L’éclairage demeure la fonctionnalité de base de tout système domotique. L’utilisateur percevra immédiatement par exemple l’intérêt de la fonction «tout éteindre» lorsque l’on quitte son domicile. La gradation de l’éclairage est un autre aspect qui vient automatiquement à l’esprit. La séparation par circuits ouvre aussi la possibilité d’un pilotage ciblé de l’éclairage d’accent.
Ceci nous amène aux fonctions dites de confort. La programmation de scénarios en fonction de différentes ambiances et applications dispense l’utilisateur d’avoir à manipuler séparément une foison de boutons. Le système autorise également la commande à distance. Autant de possibilités pareillement applicables à des volets et des stores.
Le lien entre la domotique et l’éclairage est le plus évident, d’autant plus que l’installation relève dans les deux cas de la compétence de l’électricien. L’intégration de l’installation de chauffage dans le circuit nécessite un minimum de concertation et de coordination entre les hommes de métier. Le but de la domotique est d’éviter de créer des îlots desservis par différents tableaux de commande. L’interconnexion est précisément son principal avantage.

La sécurité comme valeur ajoutée

Comme nous l’avons évoqué plus haut, un système domotique n'est pas une installation d’alarme; elle peut toutefois produire une valeur ajoutée appréciable sur le plan de la sécurité par l’intégration d’une série de fonctions. Il est ainsi parfaitement envisageable de coupler un signal d’alarme et l’allumage de toutes les sources lumineuses par le biais du système domotique.
Les détecteurs de fumée sont également directement intégrables dans le système.
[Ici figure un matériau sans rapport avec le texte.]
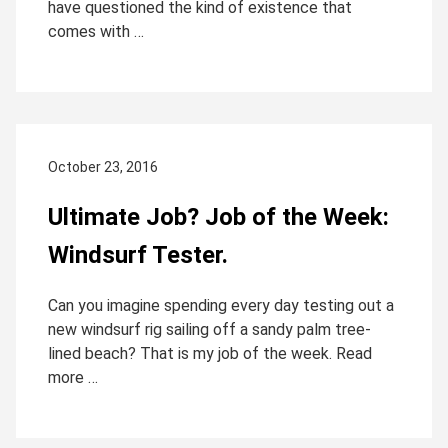
have questioned the kind of existence that
comes with …
October 23, 2016
Ultimate Job? Job of the Week:
Windsurf Tester.
Can you imagine spending every day testing out a
new windsurf rig sailing off a sandy palm tree-
lined beach? That is my job of the week. Read
more …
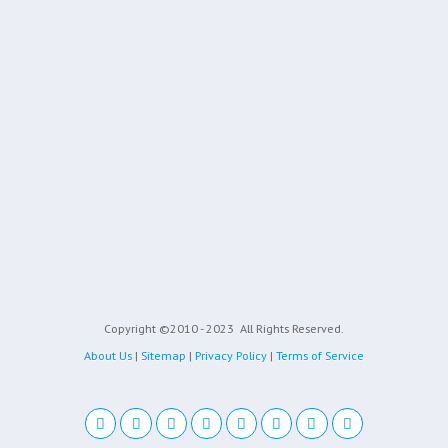
Copyright ©2010 - 2023
All Rights Reserved.
About Us
|
Sitemap
|
Privacy Policy
|
Terms of Service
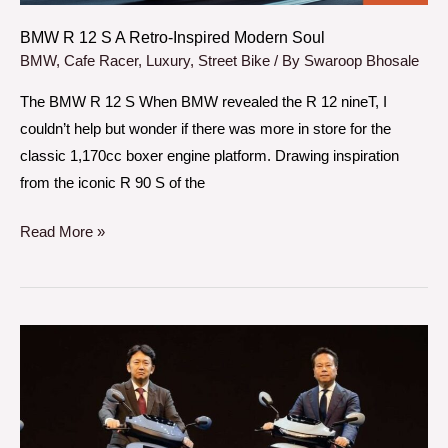
Soul
BMW R 12 S A Retro-Inspired Modern Soul
BMW
,
Cafe Racer
,
Luxury
,
Street Bike
/ By
Swaroop Bhosale
The BMW R 12 S When BMW revealed the R 12 nineT, I
couldn’t help but wonder if there was more in store for the
classic 1,170cc boxer engine platform. Drawing inspiration
from the iconic R 90 S of the
Read More »
Honda
Activa
E
QC1
the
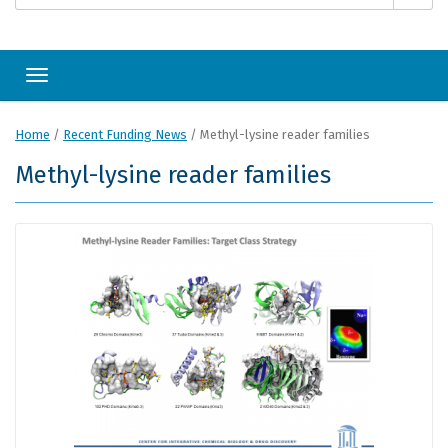
Toggle navigation
Home
/
Recent Funding News
/
Methyl-lysine reader families
Methyl-lysine reader families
Même si le concept semble relever de la science-fiction, l’intégration d’un module de téléphonie pourra permettre de piloter et de régler à distance toute une série de fonctions. Si l'utilisateur souhaite qu’il fasse bien chaud au moment de rentrer chez lui, il lui suffira de téléphoner pour opérer les réglages nécessaires à distance.
Ce type d’application met en évidence la plus-value de la domotique en tant que système fédérateur d’une série d’intelligences isolées. Grâce à l’interconnexion, le système offre davantage que la simple somme des fonctionnalités de chacun des éléments qui le constituent. L’utilisateur final en tiendra compte lorsqu’il établira son budget sans oublier les économies d’énergie qu’il réalisera à long terme, surtout en chauffage.